Bill Gates first announced that “passwords are dead” in 2004, so analysis is required to see if the latest predictions are more accurate.

There is no denying that many of these developments have their merits. However, once the hype has died down we must ask ourselves whether any of these are really viable alternatives to passwords on a mass scale? After all, Bill Gates first announced that “passwords are dead” in 2004, so analysis is required to see if the latest predictions are more accurate.

Take biometrics. On paper this is a great way to prevent identity theft and various kinds of fraud. The argument goes that your passwords can be stolen, but not your fingerprints. However, biometric authentication can be hacked. We saw this when hackers from the Chaos Computer Club managed to reproduce fingerprints of the German Defense Minister from high resolution public photos and used them on consumer phones biometric sensors.

The real issue however is not that they can be hacked, it’s that once hacked they cannot be changed. You cannot change your fingerprint, retina scan. On the other hand, a password can be changed and also be unique to other identification policies.

Next let’s look at one-time authorization codes, such as the system Yahoo has launched. The idea is similar to other methods of email or text two-point authentication; however it tries to remove the second point of authentication that tends to go with this system — most commonly a standard password.

One issue here is that if a phone is stolen, then the person in possession of the phone could access an email account by requesting a password be sent to the phone. Even if other security is in place on that phone it’s still common for text messages to be displayed as notifications even when the phone is locked, so anyone who sees this can then access your email at that time.

Furthermore, the system relies on having access to phone signal to receive a message on your phone through SMS, which could prove difficult if in a remote area or if your phone runs out of battery. Alternatively if the code is being sent to an email, you still need the password to that other email account, so therefore you haven’t eliminated the password from the equation.

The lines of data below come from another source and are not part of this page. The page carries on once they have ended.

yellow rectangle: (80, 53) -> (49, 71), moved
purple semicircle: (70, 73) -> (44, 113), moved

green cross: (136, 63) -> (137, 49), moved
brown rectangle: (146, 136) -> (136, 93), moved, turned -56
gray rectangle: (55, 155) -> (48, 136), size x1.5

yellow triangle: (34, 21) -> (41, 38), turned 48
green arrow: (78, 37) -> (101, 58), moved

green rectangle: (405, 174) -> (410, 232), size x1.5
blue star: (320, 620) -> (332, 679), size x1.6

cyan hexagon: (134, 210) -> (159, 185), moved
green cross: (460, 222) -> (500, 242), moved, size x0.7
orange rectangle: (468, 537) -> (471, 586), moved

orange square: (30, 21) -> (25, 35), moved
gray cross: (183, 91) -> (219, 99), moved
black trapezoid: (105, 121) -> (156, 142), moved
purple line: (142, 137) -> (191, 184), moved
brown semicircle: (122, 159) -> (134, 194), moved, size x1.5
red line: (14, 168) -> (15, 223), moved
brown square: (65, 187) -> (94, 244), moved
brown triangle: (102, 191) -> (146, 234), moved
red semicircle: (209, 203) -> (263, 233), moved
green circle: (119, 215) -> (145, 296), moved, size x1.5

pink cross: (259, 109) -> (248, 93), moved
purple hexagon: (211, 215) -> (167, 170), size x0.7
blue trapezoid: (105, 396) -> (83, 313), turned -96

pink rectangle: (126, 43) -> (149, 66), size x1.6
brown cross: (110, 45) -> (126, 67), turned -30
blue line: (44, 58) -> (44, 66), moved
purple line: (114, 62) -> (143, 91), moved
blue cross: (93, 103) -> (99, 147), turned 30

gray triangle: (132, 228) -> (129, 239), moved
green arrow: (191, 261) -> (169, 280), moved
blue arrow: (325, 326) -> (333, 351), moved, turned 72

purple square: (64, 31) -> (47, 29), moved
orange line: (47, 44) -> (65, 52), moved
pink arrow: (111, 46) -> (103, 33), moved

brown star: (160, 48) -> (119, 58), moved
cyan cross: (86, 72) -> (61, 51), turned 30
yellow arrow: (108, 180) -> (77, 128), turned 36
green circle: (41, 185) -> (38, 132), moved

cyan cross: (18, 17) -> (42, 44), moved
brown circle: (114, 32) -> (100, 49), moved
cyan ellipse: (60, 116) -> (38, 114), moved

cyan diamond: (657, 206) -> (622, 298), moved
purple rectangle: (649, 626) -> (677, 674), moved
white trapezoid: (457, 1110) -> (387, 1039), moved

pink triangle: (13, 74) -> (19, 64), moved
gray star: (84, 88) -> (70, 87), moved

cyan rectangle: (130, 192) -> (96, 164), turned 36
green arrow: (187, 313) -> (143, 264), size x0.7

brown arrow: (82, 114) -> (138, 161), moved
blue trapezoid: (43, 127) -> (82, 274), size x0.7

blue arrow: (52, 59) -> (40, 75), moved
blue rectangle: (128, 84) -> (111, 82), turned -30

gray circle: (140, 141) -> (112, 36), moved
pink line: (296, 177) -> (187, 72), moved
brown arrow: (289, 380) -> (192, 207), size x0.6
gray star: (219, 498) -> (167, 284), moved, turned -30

This sort of one-time code can be very effective as an additional factor of security however by itself it has many risks. Even the creators of the system admit it has flaws, with Dylan Casey, Yahoo’s vice president of product management, saying the system “is not for everyone”.

The password, on the other hand, has been the de facto standard for decades. Similar to the QUERTY Keyboard, which was invented in 1873, the password has withstood new technologies over time. After all, passwords are cheap to implement, they are not patentable, they can be anonymized and are appropriate for the vast majority of daily security checks. To replace password as an industry standard, new technologies have to offer additional benefits and offset the switching cost. It’s not the case yet and it will take a lot of time before it changes.

“Let’s secure the present before we invent the future!”

So why don’t we focus on how we can improve the security of today’s consumers that use and will keep using passwords? If used correctly, passwords provide strong security. In the modern digital age, we are often using dozens of log-ins on a daily basis. Each of these should have a different, complex, random, alphanumeric password, and they should be changed regularly. If you respect this rules and store them in an encrypted format, you are safe. The issue is less with passwords than with the way humans use them because, let’s face it, we are all awful at remembering them. That’s why more and more Internet users are relying on password managers like Dashlane to solve this problem.

New security developments outside of passwords can certainly be useful. Other layers of authorisation can provide a very valuable layer of security, particularly when using services which are especially sensitive. However, the password is today’s standard so the priority is to strengthen your password policy if you want to be safe.

While it’s fashionable to complain about passwords today, they don’t have to be unsecure or inconvenient.